Restore the matrix-sdk security defaults (TLS 1.2 minimum, matrix-rust-sdk
user agent) that were lost when build_client switched from .proxy(url) to
.http_client(custom). Make the same policy reach every HTTP call site —
session restore, media download, homeserver discovery, SSO pre-build, the
TSP worker, and the updater check — so GUI state can't drift from what
sliding sync actually uses.

Plumb a CLI --proxy override stash through proxy_config::CLI_PROXY_OVERRIDE
so restore_session and DownloadAndSaveFile honor it the same way build_client
does, instead of silently dropping it.

Invalidate the DEFAULT_SSO_CLIENT cache when its baked-in proxy no longer
matches the current effective proxy — previously, clearing the proxy after
boot left the cached client routing SSO through the deleted proxy.

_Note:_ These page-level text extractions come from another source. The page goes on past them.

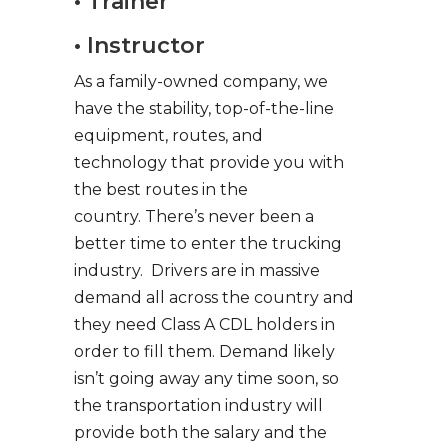
• Trainer
• Instructor
As a family-owned company, we
have the stability, top-of-the-line
equipment, routes, and
technology that provide you with
the best routes in the
country. There’s never been a
better time to enter the trucking
industry. Drivers are in massive
demand all across the country and
they need Class A CDL holders in
order to fill them. Demand likely
isn’t going away any time soon, so
the transportation industry will
provide both the salary and the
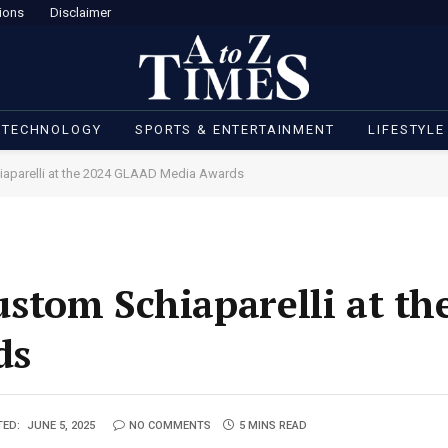
ions
Disclaimer
 TECHNOLOGY
SPORTS & ENTERTAINMENT
LIFESTYLE
aparelli at the 2024 GLAAD Media Awards
tom Schiaparelli at th
ds
TED:
JUNE 5, 2025
NO COMMENTS
5 MINS READ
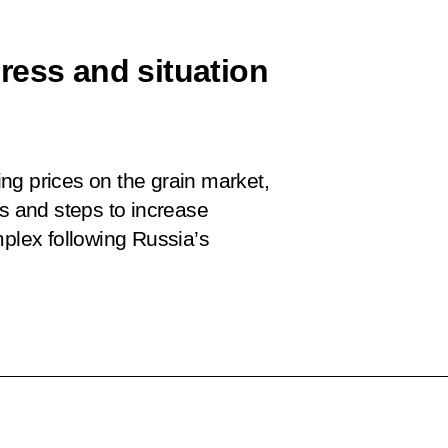
ress and situation
ng prices on the grain market,
ps and steps to increase
mplex following Russia’s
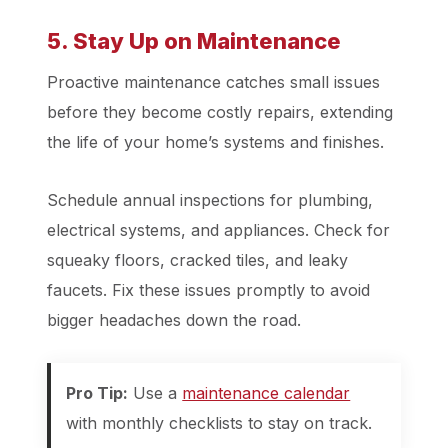
5. Stay Up on Maintenance
Proactive maintenance catches small issues
before they become costly repairs, extending
the life of your home’s systems and finishes.
Schedule annual inspections for plumbing,
electrical systems, and appliances. Check for
squeaky floors, cracked tiles, and leaky
faucets. Fix these issues promptly to avoid
bigger headaches down the road.
Pro Tip:
Use a
maintenance calendar
with monthly checklists to stay on track.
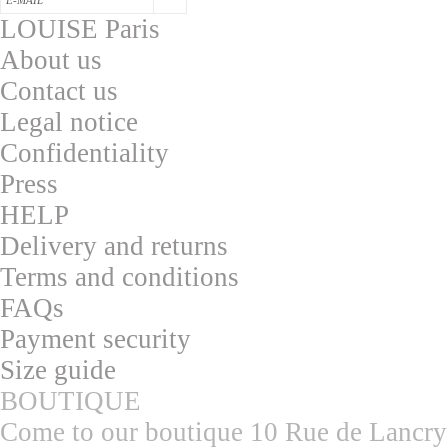
LOUISE Paris
About us
Contac
t us
L
egal notice
Confidentialit
y
Press
HELP
Delivery and returns
T
erms and conditions
F
AQs
Pa
yment security
S
ize guide
BOUTIQUE
Come to our boutique 10 Rue de Lancry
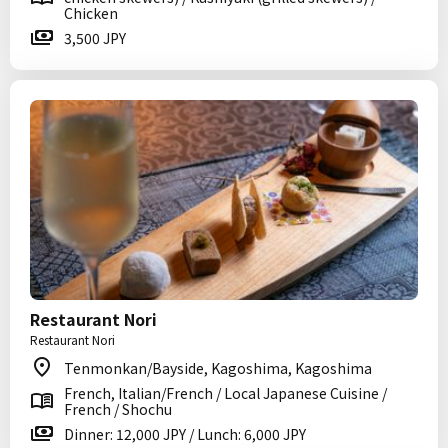
Chicken
3,500 JPY
Restaurant Nori
Restaurant Nori
Tenmonkan/Bayside, Kagoshima, Kagoshima
French, Italian/French / Local Japanese Cuisine /
French / Shochu
Dinner: 12,000 JPY / Lunch: 6,000 JPY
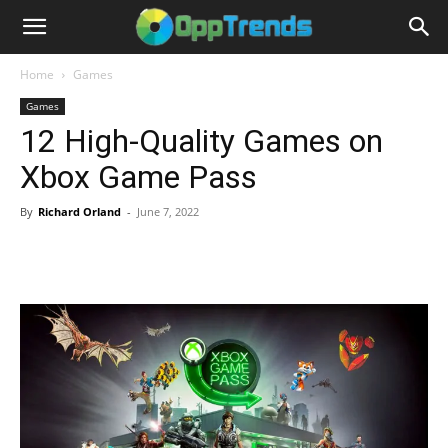
Home
Games
Games
12 High-Quality Games on
Xbox Game Pass
By
Richard Orland
-
June 7, 2022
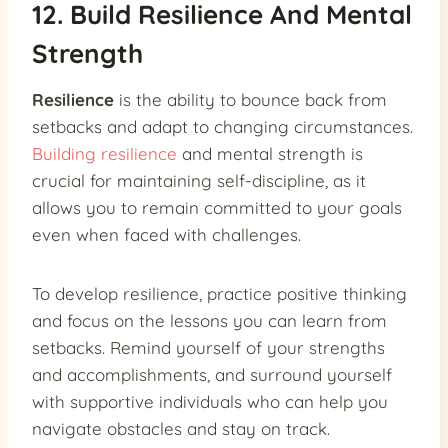
12. Build Resilience And Mental
Strength
Resilience
is the ability to bounce back from
setbacks and adapt to changing circumstances.
Building resilience
and mental strength is
crucial for maintaining self-discipline, as it
allows you to remain committed to your goals
even when faced with challenges.
To develop resilience, practice positive thinking
and focus on the lessons you can learn from
setbacks. Remind yourself of your strengths
and accomplishments, and surround yourself
with supportive individuals who can help you
navigate obstacles and stay on track.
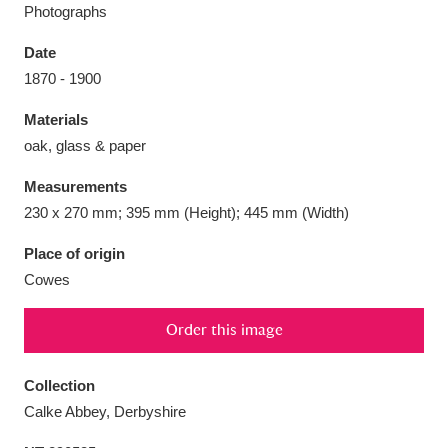
Photographs
Date
1870 - 1900
Aberdeunant
33 items
Materials
oak, glass & paper
Aberdulais Tin Works and Waterfall
25 items
Measurements
Explore
230 x 270 mm; 395 mm (Height); 445 mm (Width)
Acorn Bank
84 items
Place of origin
Cowes
A La Ronde
Explore
3,546 items
Order this image
Alderley Edge
9 items
Alfriston Clergy House
Explore
96 items
Collection
Calke Abbey, Derbyshire
Allan Bank and Grasmere
11 items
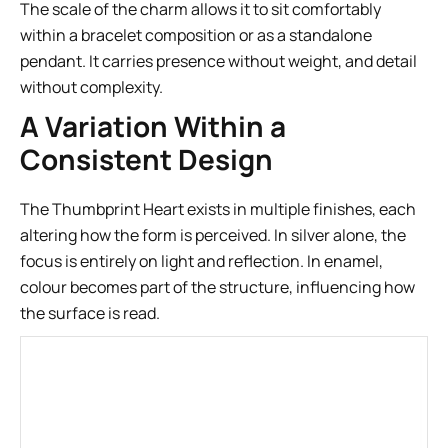
The scale of the charm allows it to sit comfortably
within a bracelet composition or as a standalone
pendant. It carries presence without weight, and detail
without complexity.
A Variation Within a
Consistent Design
The Thumbprint Heart exists in multiple finishes, each
altering how the form is perceived. In silver alone, the
focus is entirely on light and reflection. In enamel,
colour becomes part of the structure, influencing how
the surface is read.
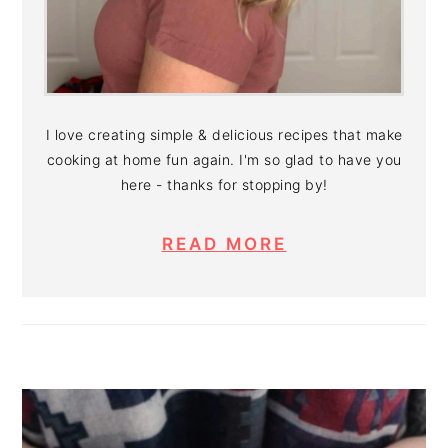
I love creating simple & delicious recipes that make
cooking at home fun again. I'm so glad to have you
here - thanks for stopping by!
READ MORE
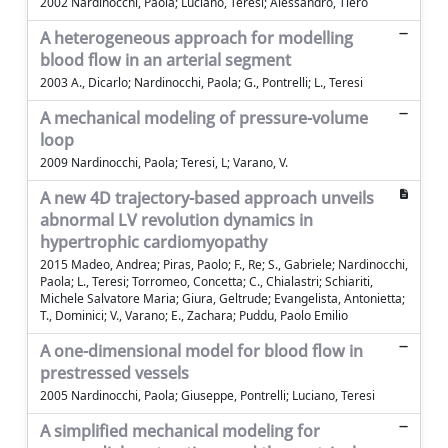
2002 Nardinocchi, Paola; Luciano, Teresi; Alessandro, Tiero
A heterogeneous approach for modelling
blood flow in an arterial segment
2003 A., Dicarlo; Nardinocchi, Paola; G., Pontrelli; L., Teresi
A mechanical modeling of pressure-volume
loop
2009 Nardinocchi, Paola; Teresi, L; Varano, V.
A new 4D trajectory-based approach unveils
abnormal LV revolution dynamics in
hypertrophic cardiomyopathy
2015 Madeo, Andrea; Piras, Paolo; F., Re; S., Gabriele; Nardinocchi,
Paola; L., Teresi; Torromeo, Concetta; C., Chialastri; Schiariti,
Michele Salvatore Maria; Giura, Geltrude; Evangelista, Antonietta;
T., Dominici; V., Varano; E., Zachara; Puddu, Paolo Emilio
A one-dimensional model for blood flow in
prestressed vessels
2005 Nardinocchi, Paola; Giuseppe, Pontrelli; Luciano, Teresi
A simplified mechanical modeling for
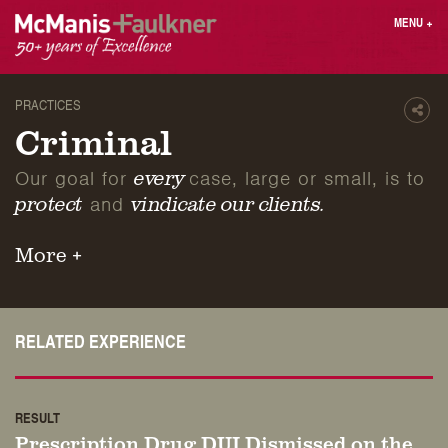
Skip
MENU
+
to
content
People
Why MF?
Practices
Careers
PRACTICES
Shar
Results
Contact
Criminal
Blog
Login
Our goal for
case, large or small, is to
every
Press
and
protect
vindicate our clients.
Sear
More +
butt
Find an Attorney
RELATED EXPERIENCE
RESULT
Prescription Drug DUI Dismissed on the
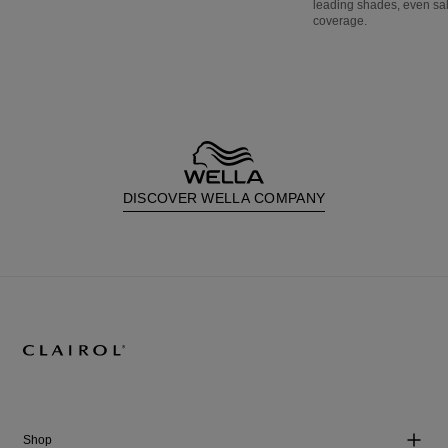
leading shades, even sa
coverage.
DISCOVER WELLA COMPANY
Shop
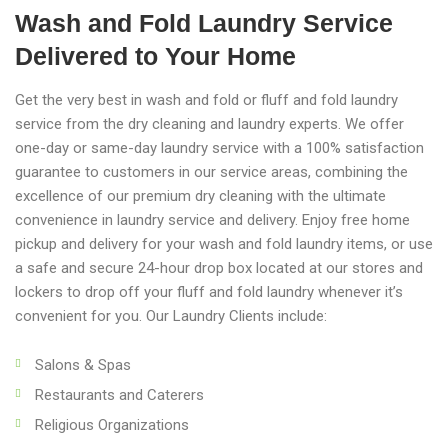
Wash and Fold Laundry Service
Delivered to Your Home
Get the very best in wash and fold or fluff and fold laundry
service from the dry cleaning and laundry experts. We offer
one-day or same-day laundry service with a 100% satisfaction
guarantee to customers in our service areas, combining the
excellence of our premium dry cleaning with the ultimate
convenience in laundry service and delivery. Enjoy free home
pickup and delivery for your wash and fold laundry items, or use
a safe and secure 24-hour drop box located at our stores and
lockers to drop off your fluff and fold laundry whenever it’s
convenient for you. Our Laundry Clients include:
Salons & Spas
Restaurants and Caterers
Religious Organizations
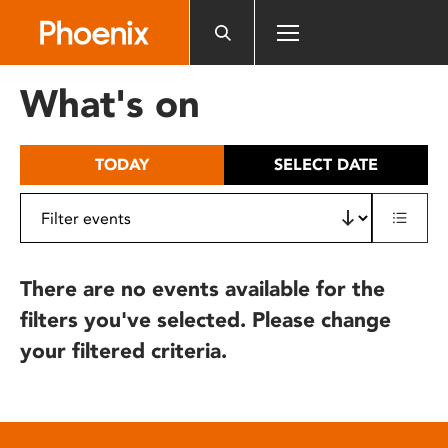
Please
note:
This
website
What's on
includes
an
accessibility
TODAY
SELECT DATE
system.
There are no events available for the
filters you've selected. Please change
your filtered criteria.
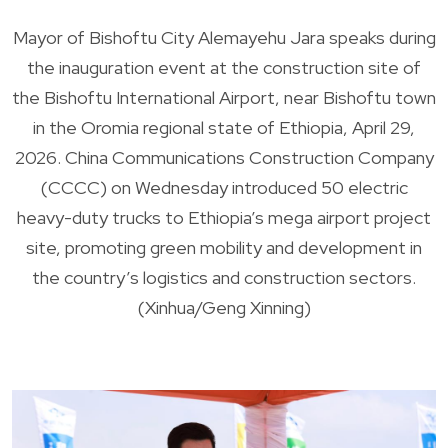
Mayor of Bishoftu City Alemayehu Jara speaks during
the inauguration event at the construction site of
the Bishoftu International Airport, near Bishoftu town
in the Oromia regional state of Ethiopia, April 29,
2026. China Communications Construction Company
(CCCC) on Wednesday introduced 50 electric
heavy-duty trucks to Ethiopia’s mega airport project
site, promoting green mobility and development in
the country’s logistics and construction sectors.
(Xinhua/Geng Xinning)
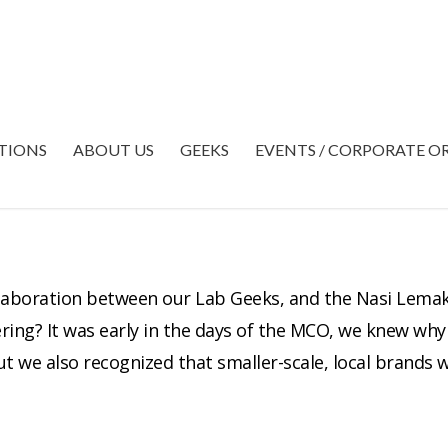
TIONS
ABOUT US
GEEKS
EVENTS / CORPORATE O
laboration between our Lab Geeks, and the Nasi Lema
ring? It was early in the days of the MCO, we knew why 
t we also recognized that smaller-scale, local brands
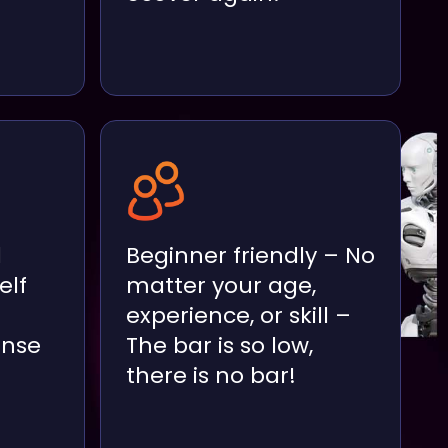
d
Beginner friendly – No
elf
matter your age,
experience, or skill –
ense
The bar is so low,
there is no bar!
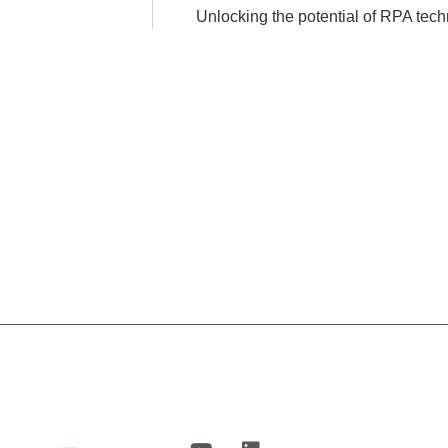
Unlocking the potential of RPA tech
n
UiPath
Case Studies
blog
About us
Cont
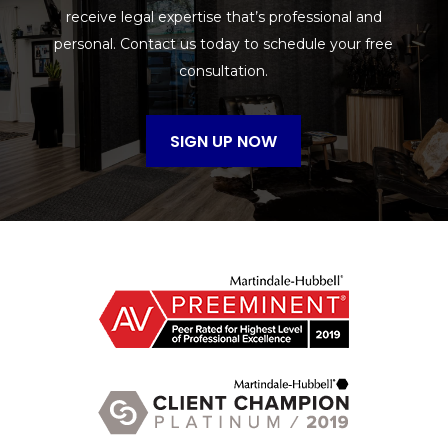
receive legal expertise that’s professional and
personal. Contact us today to schedule your free
consultation.
SIGN UP NOW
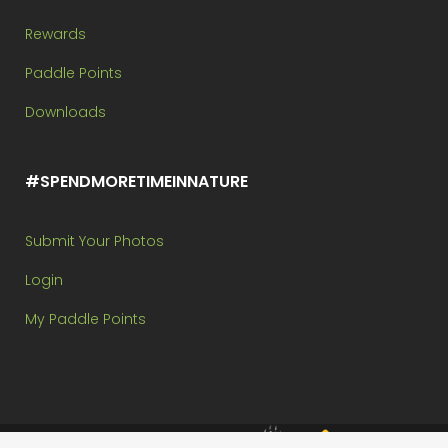
Rewards
Paddle Points
Downloads
#SPENDMORETIMEINNATURE
Submit Your Photos
Login
My Paddle Points
Brought to you by:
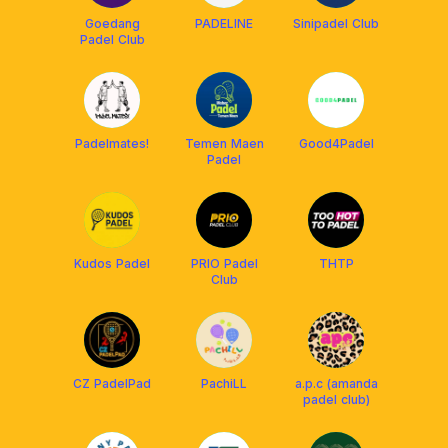
Goedang
PADELINE
Sinipadel Club
Padel Club
Padelmates!
Temen Maen
Good4Padel
Padel
Kudos Padel
PRIO Padel
THTP
Club
CZ PadelPad
PachiLL
a.p.c (amanda
padel club)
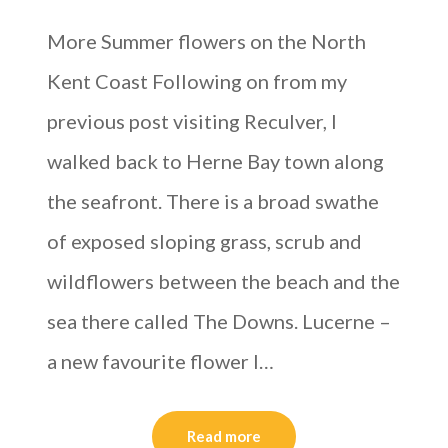
More Summer flowers on the North
Kent Coast Following on from my
previous post visiting Reculver, I
walked back to Herne Bay town along
the seafront. There is a broad swathe
of exposed sloping grass, scrub and
wildflowers between the beach and the
sea there called The Downs. Lucerne –
a new favourite flower I…
Read more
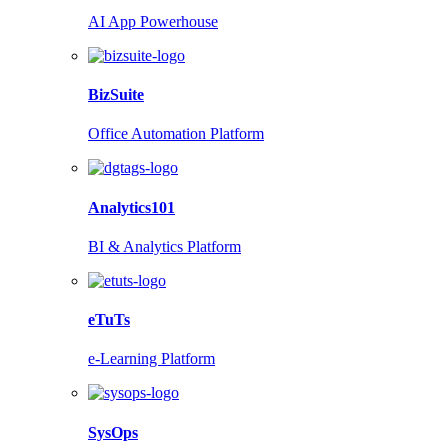
AI App Powerhouse
BizSuite
Office Automation Platform
Analytics101
BI & Analytics Platform
eTuTs
e-Learning Platform
SysOps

Drop socks5/socks5h from validate_proxy_url: reqwest is not compiled with
the socks feature, so accepting them in the GUI just promises connectivity
the runtime can't deliver. http/https only until the feature is enabled.

Harden save_proxy_url: hold the env lock across the file write so two
concurrent saves cannot leave proxy_state.json and the process env
disagreeing, and recover the lock automatically when a prior panic poisoned
it instead of permanently disabling proxy management.

Match build_client's 60s reqwest timeout in restore_session so restored
sessions don't hang indefinitely on a slow CONNECT/TLS phase.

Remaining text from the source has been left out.